__TO DO__
Where the line containing "come candidarti!" appears, end the copy there, keeping that line; start from the first line of the entries, copy exactly, and omit pictures.

[[ TASK INPUT open ]]

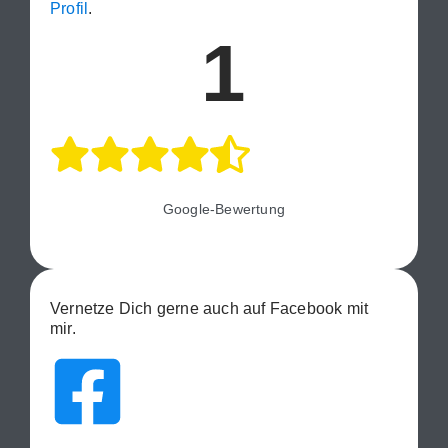
Profil
.
1
Google-Bewertung
Vernetze Dich gerne auch auf Facebook mit
mir.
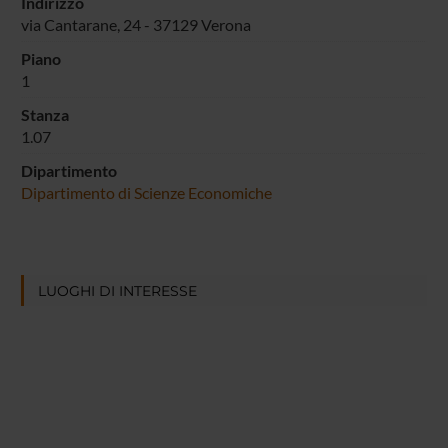
Indirizzo
via Cantarane, 24 - 37129 Verona
Piano
1
Stanza
1.07
Dipartimento
Dipartimento di Scienze Economiche
LUOGHI DI INTERESSE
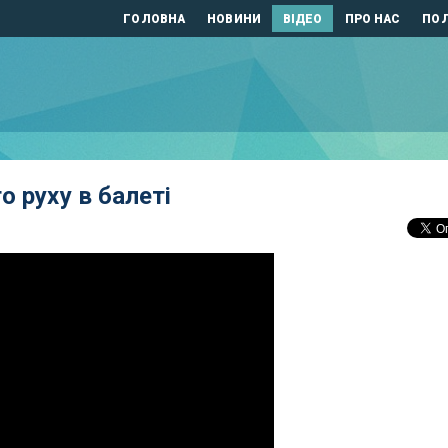
ГОЛОВНА
НОВИНИ
ВІДЕО
ПРО НАС
ПОЛ
о руху в балеті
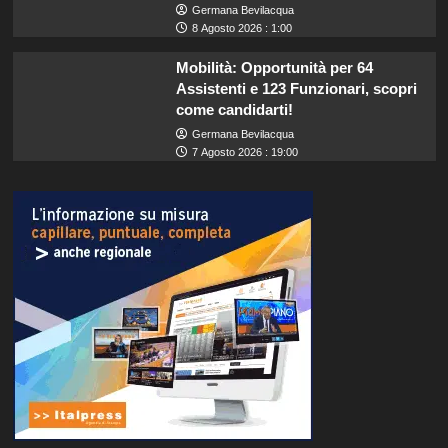
Germana Bevilacqua
8 Agosto 2026 : 1:00
Mobilità: Opportunità per 64
Assistenti e 123 Funzionari, scopri
come candidarti!
Germana Bevilacqua
7 Agosto 2026 : 19:00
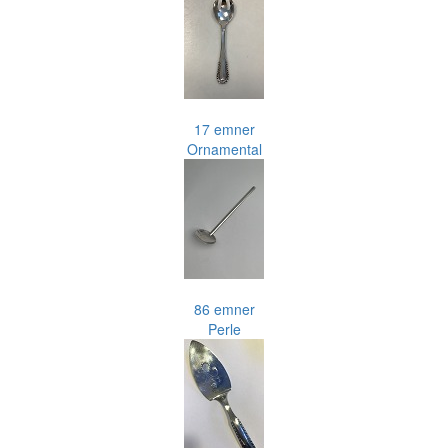
17 emner
Ornamental
86 emner
Perle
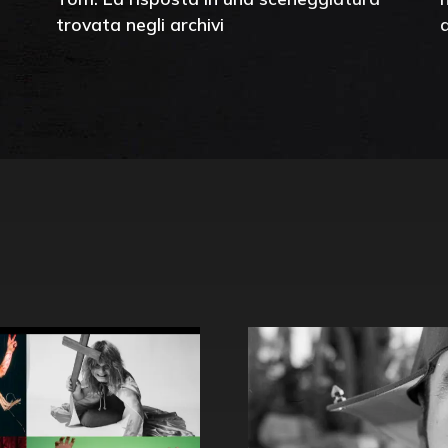
trovata negli archivi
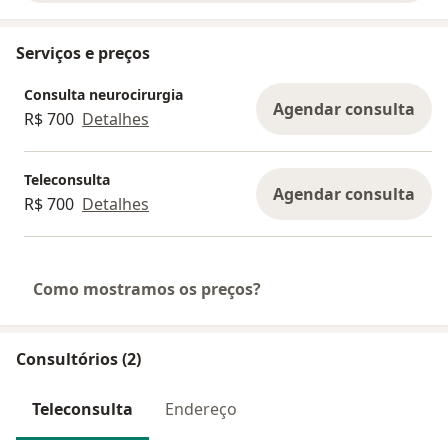
Serviços e preços
Consulta neurocirurgia
Agendar consulta
R$ 700
Detalhes
Teleconsulta
Agendar consulta
R$ 700
Detalhes
Como mostramos os preços?
Consultórios (2)
Teleconsulta
Endereço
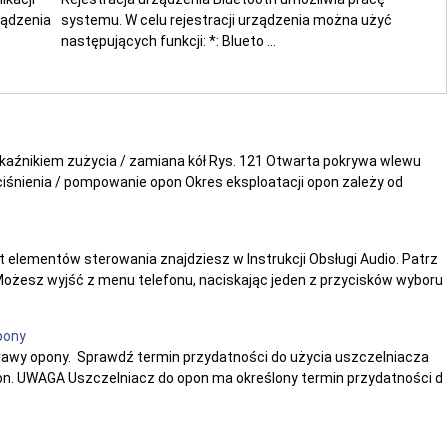
ządzenia
systemu. W celu rejestracji urządzenia można użyć
następujących funkcji: *: Blueto ...
skaźnikiem zużycia / zamiana kół Rys. 121 Otwarta pokrywa wlewu
ciśnienia / pompowanie opon Okres eksploatacji opon zależy od
elementów sterowania znajdziesz w Instrukcji Obsługi Audio. Patrz
ożesz wyjść z menu telefonu, naciskając jeden z przycisków wyboru
pony
rawy opony. Sprawdź termin przydatności do użycia uszczelniacza
on. UWAGA Uszczelniacz do opon ma określony termin przydatności d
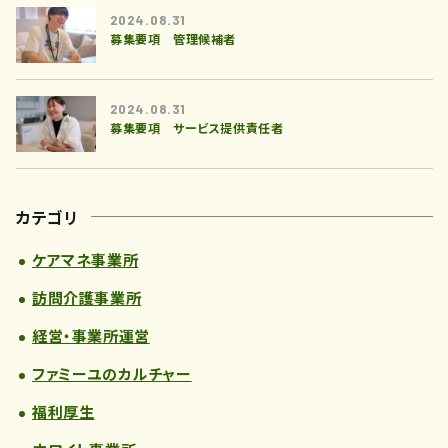
2024.08.31
募集要項 管理候補者
2024.08.31
募集要項 サービス提供責任者
カテゴリ
ケアマネ事業所
訪問介護事業所
経営・事業所運営
ファミーユのカルチャー
福利厚生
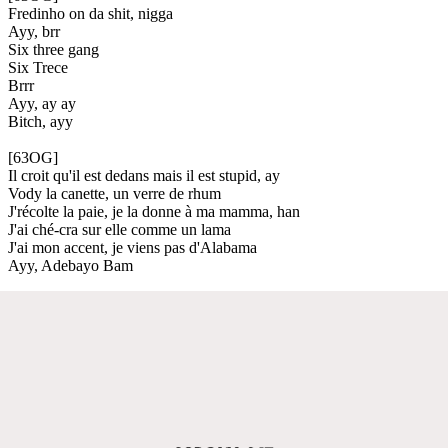
Fredinho on da shit, nigga
Ayy, brr
Six three gang
Six Trece
Brrr
Ayy, ay ay
Bitch, ayy
[63OG]
Il croit qu'il est dedans mais il est stupid, ay
Vody la canette, un verre de rhum
J'récolte la paie, je la donne à ma mamma, han
J'ai ché-cra sur elle comme un lama
J'ai mon accent, je viens pas d'Alabama
Ayy, Adebayo Bam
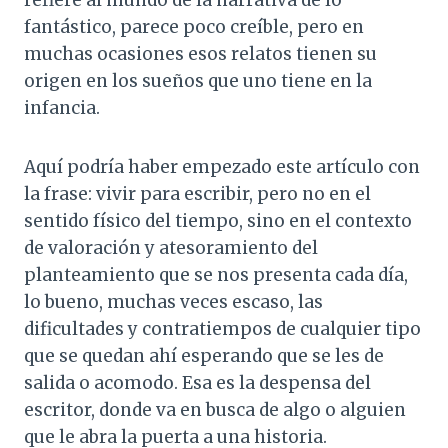
fantástico, parece poco creíble, pero en
muchas ocasiones esos relatos tienen su
origen en los sueños que uno tiene en la
infancia.
Aquí podría haber empezado este artículo con
la frase: vivir para escribir, pero no en el
sentido físico del tiempo, sino en el contexto
de valoración y atesoramiento del
planteamiento que se nos presenta cada día,
lo bueno, muchas veces escaso, las
dificultades y contratiempos de cualquier tipo
que se quedan ahí esperando que se les de
salida o acomodo. Esa es la despensa del
escritor, donde va en busca de algo o alguien
que le abra la puerta a una historia.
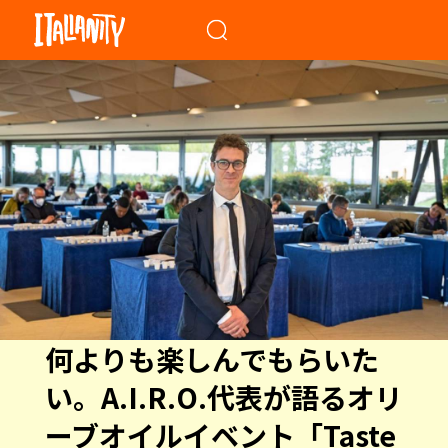
When autocomplete results a
何よりも楽しんでもらいた
い。A.I.R.O.代表が語るオリ
ーブオイルイベント「Taste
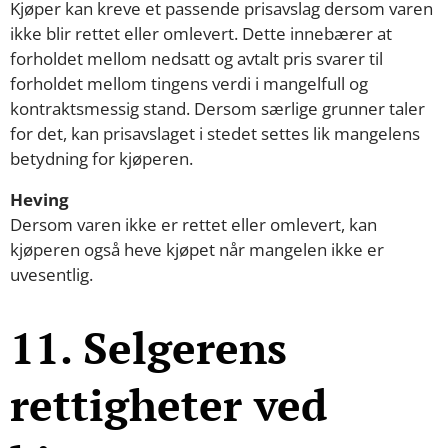
Kjøper kan kreve et passende prisavslag dersom varen
ikke blir rettet eller omlevert. Dette innebærer at
forholdet mellom nedsatt og avtalt pris svarer til
forholdet mellom tingens verdi i mangelfull og
kontraktsmessig stand. Dersom særlige grunner taler
for det, kan prisavslaget i stedet settes lik mangelens
betydning for kjøperen.
Heving
Dersom varen ikke er rettet eller omlevert, kan
kjøperen også heve kjøpet når mangelen ikke er
uvesentlig.
11. Selgerens
rettigheter ved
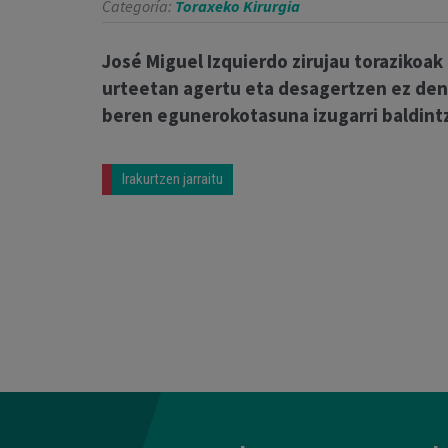
Categoría:
Toraxeko Kirurgia
José Miguel Izquierdo zirujau torazikoak
urteetan agertu eta desagertzen ez den i
beren egunerokotasuna izugarri baldintz
Irakurtzen jarraitu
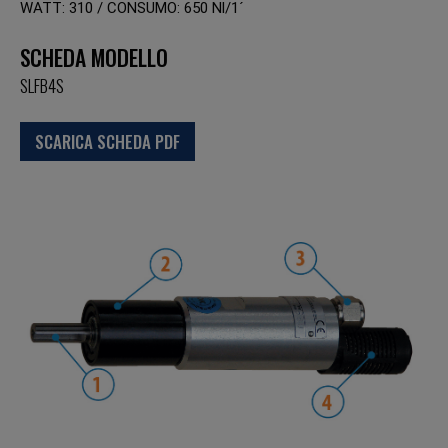
WATT: 310 / CONSUMO: 650 Nl/1´
SCHEDA MODELLO
SLFB4S
SCARICA SCHEDA PDF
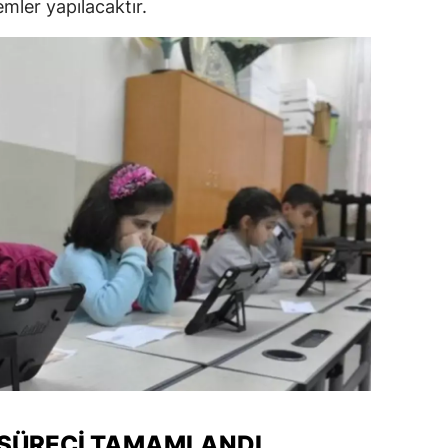
emler yapılacaktır.
alova
arabük
lis
smaniye
üzce
 SÜRECI TAMAMLANDI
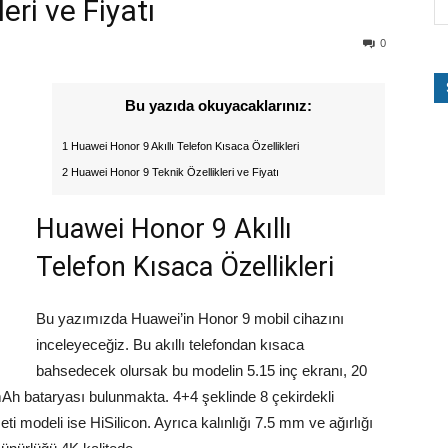
ri ve Fiyatı
0
Bu yazıda okuyacaklarınız:
1 Huawei Honor 9 Akıllı Telefon Kısaca Özellikleri
2 Huawei Honor 9 Teknik Özellikleri ve Fiyatı
Huawei Honor 9 Akıllı
Telefon Kısaca Özellikleri
Bu yazımızda Huawei’in Honor 9 mobil cihazını
inceleyeceğiz. Bu akıllı telefondan kısaca
bahsedecek olursak bu modelin 5.15 inç ekranı, 20
h bataryası bulunmakta. 4+4 şeklinde 8 çekirdekli
eti modeli ise HiSilicon. Ayrıca kalınlığı 7.5 mm ve ağırlığı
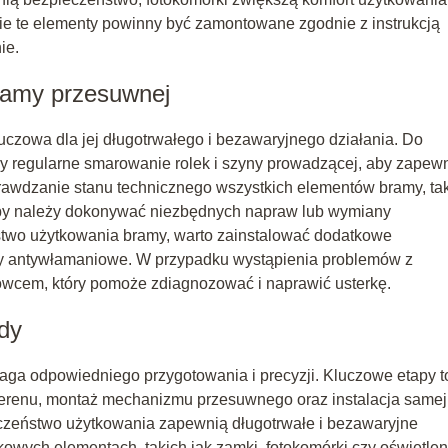
ie te elementy powinny być zamontowane zgodnie z instrukcją
ie.
ramy przesuwnej
czowa dla jej długotrwałego i bezawaryjnego działania. Do
 regularne smarowanie rolek i szyny prowadzącej, aby zapew
prawdzanie stanu technicznego wszystkich elementów bramy, ta
zeby należy dokonywać niezbędnych napraw lub wymiany
two użytkowania bramy, warto zainstalować dodatkowe
emy antywłamaniowe. W przypadku wystąpienia problemów z
howcem, który pomoże zdiagnozować i naprawić usterkę.
dy
maga odpowiedniego przygotowania i precyzji. Kluczowe etapy t
terenu, montaż mechanizmu przesuwnego oraz instalacja samej
czeństwo użytkowania zapewnią długotrwałe i bezawaryjne
owych elementach, takich jak zamki, fotokomórki czy oświetlen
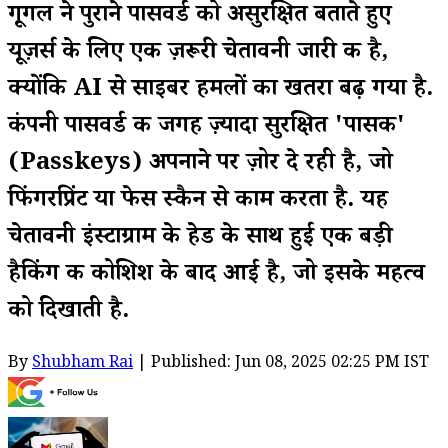
गूगल ने पुराने पासवर्ड को असुरक्षित बताते हुए
यूज़र्स के लिए एक ज़रूरी चेतावनी जारी की है,
क्योंकि AI से साइबर हमलों का खतरा बढ़ गया है.
कंपनी पासवर्ड की जगह ज़्यादा सुरक्षित 'पासकी'
(Passkeys) अपनाने पर ज़ोर दे रही है, जो
फिंगरप्रिंट या फेस स्कैन से काम करता है. यह
चेतावनी इंस्टाग्राम के हेड के साथ हुई एक बड़ी
हैकिंग की कोशिश के बाद आई है, जो इसके महत्व
को दिखाती है.
By
Shubham Rai
| Published: Jun 08, 2025 02:25 PM IST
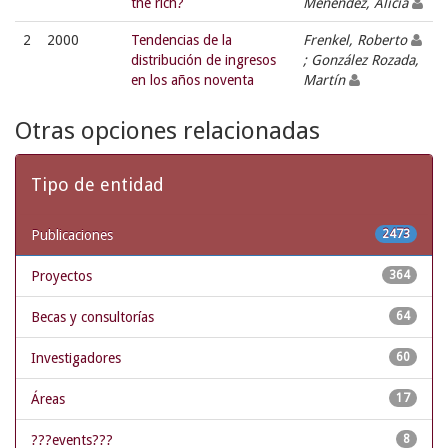
the rich?
Menéndez, Alicia
2
2000
Tendencias de la
Frenkel, Roberto
distribución de ingresos
; González Rozada,
en los años noventa
Martín
Otras opciones relacionadas
Tipo de entidad
Publicaciones
2473
Proyectos
364
Becas y consultorías
64
Investigadores
60
Áreas
17
???events???
8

[[ TASK INPUT closed ]]

__RESULT FOR THIS EXERCISE__
Profil
.
1
Google-Bewertung
Vernetze Dich gerne auch auf Facebook mit
mir.
Indirizzo
via Cantarane, 24 - 37129 Verona
Piano
1
Stanza
1.07
Dipartimento
Dipartimento di Scienze Economiche
LUOGHI DI INTERESSE
ГОЛОВНА
НОВИНИ
ВІДЕО
ПРО НАС
ПОЛ
о руху в балеті
Germana Bevilacqua
8 Agosto 2026 : 1:00
Mobilità: Opportunità per 64
Assistenti e 123 Funzionari, scopri
come candidarti!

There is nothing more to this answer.